Ok, that's strange. The key format for canonical numbers is odd. It turns a subscript of (2) in to a 5 in the key.
[4:58 PM]
I believe it also turns a (0) in to a 3 and a (1) in to a 4. I guess it can't use ASCII 0, 1, or 2 for that. (edited)
[5:01 PM]
I can definitelly see ways to speed up globals in FreeM! For one thing, it recalculates the file path to the global over and over, even when it has the file descriptor stored already.
Ok, so I have the ROOT block, which is a bottom pointer block figured out, format wise.
[5:21 PM]
[5:24 PM]
Starting at the first byte of the block, the 1 is the length of the first key in the global. Then it skips a byte, and the 3 is the first key. Then, because the block is a pointer block, all keys are hard-coded with a 3 byte pointer to their data block. So the next three bytes, 00 00 01 are a pointer to the block containing key 3. Now key 3 is actually ^dlw(1), but that 1 is encoded in to a compact key form, and ends up as 3. I'm not 100% sure why yet. So that points to block 1. I'm inserting a new pointer for ^dlw(2) right now, so in a few minutes, this first block will have another key up on the top line, and I'll show that to you once it's there.
[5:25 PM]
FreeM also maintains a path through the blocks in a global, just like RSM does and just like GT.M/YottaDB do.
[5:28 PM]
In RSM, that path is recorded in an array of pointers to global buffer descriptors in shared memory, called blk, it is 12 pointers long. In FreeM, the path seems to be in 2 arrays of longs, the first traceblk stores the block numbers in the path, and the second, traceadr also stores numbers, but shorts instead of unsigned longs. So far, I haven't figured out what it stores semantically. Both hold 32 numbers, so that would support the idea that it can handle a B-tree of 32 levels, which is gigantic
dlw — Yesterday at 6:56 PM
Ok, before inserting the second key, here is what block 0, the ROOT, a BOTTOM pointer for ^dlw looks like:
"\001\000\003\000\000\001", '\000' <repeats 1010 times>, "\001\000\000\000\000\006\000\006"
You can see stuff at the beginning and the end. Starting at the beginning, is 001 then 000, which added together is 1 (because of key compression), the length of the first key. Then the key is 003 (which is the compact form of (1) I guess). Then, since it's a BOTTOM block, which is a pointer, and pointers are always 3 bytes, the next 3 bytes are 000 000 001, which when calculated is a pointer to block 1.
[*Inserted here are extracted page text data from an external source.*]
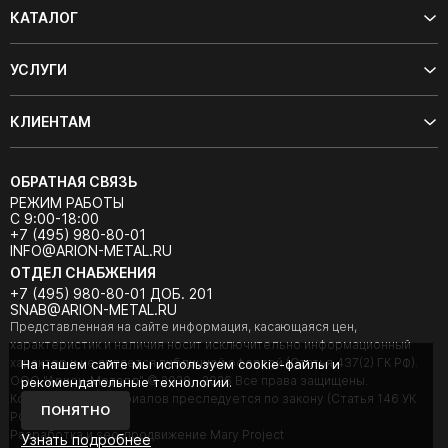
КАТАЛОГ
УСЛУГИ
КЛИЕНТАМ
ОБРАТНАЯ СВЯЗЬ
РЕЖИМ РАБОТЫ
С 9:00-18:00
+7 (495) 980-80-01
INFO@ARION-METAL.RU
ОТДЕЛ СНАБЖЕНИЯ
+7 (495) 980-80-01 ДОБ. 201
SNAB@ARION-METAL.RU
Представленная на сайте информация, касающаяся цен,
характеристик и наличия носит исключительно информационный
характер и не является публичной офертой (Статья 437(2) ГК РФ).
На нашем сайте мы используем cookie-файлы и
ООО "Арион-Металл" © 2020 - 2026 Все права защищены.
рекомендательные технологии.
Копирование материалов преследуется по закону (Статья 146 УК
ПОНЯТНО
РФ).
Разработка и seo-продвижение Mary Project
Узнать подробнее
Then, looking at the end of the block, the third to last byte is 006, which is the block type, BOTTOM. Then the last two bytes are 000 006, which, when calculated is an offset in to the block itself, of 6, meaning that it's the beginning of the free space in the block, offset from the beginning of the block. Then, to the left of the 006 type, is 3 bytes of 000 000 000, which would be the right pointer in a data block (maybe a pointer block too), but in the ROOT block, it's the number of free blocks in the global, which is 0, since there are only 2 blocks right now, and neither are empty. Then, one byte to the left of that is 000, which is the collation for the block, and a 0 is just M collation. Then, the three bytes before that are 000 000 001, and if this were a data block (maybe a pointer block too), it would be the left pointer, but since this is the ROOT block, it's the number of total blocks in the global, in this case 1. Since there is the ROOT block and a data block, the total block count must not include the ROOT block, but is how many more blocks.

Next we'll look at the second block, a data block.
dlw — Yesterday at 7:04 PM
Ok, before inserting the second key, here is what block 1, the DATA block, for ^dlw looks like:
"\001\000\003\0011", '\000' <repeats 1016 times>, "\b\000\005"
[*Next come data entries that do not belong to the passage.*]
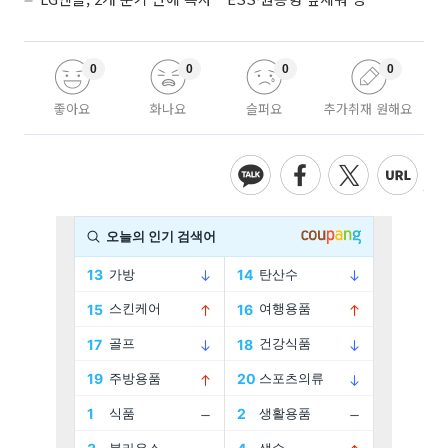
0
0
0
0
좋아요
화나요
슬퍼요
추가취재 원해요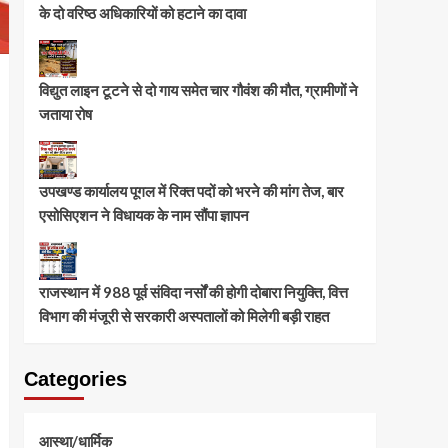
के दो वरिष्ठ अधिकारियों को हटाने का दावा
विद्युत लाइन टूटने से दो गाय समेत चार गौवंश की मौत, ग्रामीणों ने
जताया रोष
उपखण्ड कार्यालय पूगल में रिक्त पदों को भरने की मांग तेज, बार
एसोसिएशन ने विधायक के नाम सौंपा ज्ञापन
राजस्थान में 988 पूर्व संविदा नर्सों की होगी दोबारा नियुक्ति, वित्त
विभाग की मंजूरी से सरकारी अस्पतालों को मिलेगी बड़ी राहत
Categories
आस्था/धार्मिक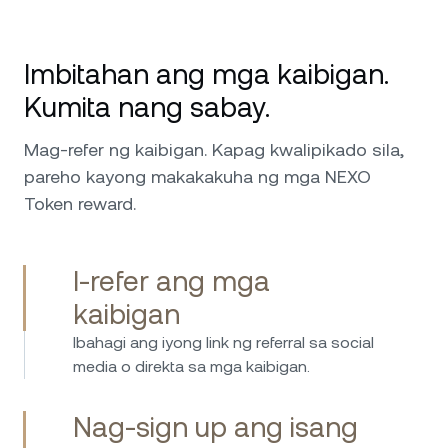
Imbitahan ang mga kaibigan.
Kumita nang sabay.
Mag-refer ng kaibigan. Kapag kwalipikado sila,
pareho kayong makakakuha ng mga NEXO
Token reward.
I-refer ang mga
kaibigan
Ibahagi ang iyong link ng referral sa social
media o direkta sa mga kaibigan.
Nag-sign up ang isang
You can see stuff at the beginning and the end. Starting at the beginning, is 001 then 000, which added together is 1 (because of key compression), the length of the first key. Then the key is 003 (which is the compact form of (1) I guess). So far, identical to the ROOT, but once more keys are there, enough to need more blocks, then that will likely change. Then, since it's a DATA block, which is not a pointer, the next byte is the length of the data record at the key, which is a length of 1. Then, the next byte is 1 (ASCII 49, since the compact form is only in keys, and this is data), the data at ^dlw(1).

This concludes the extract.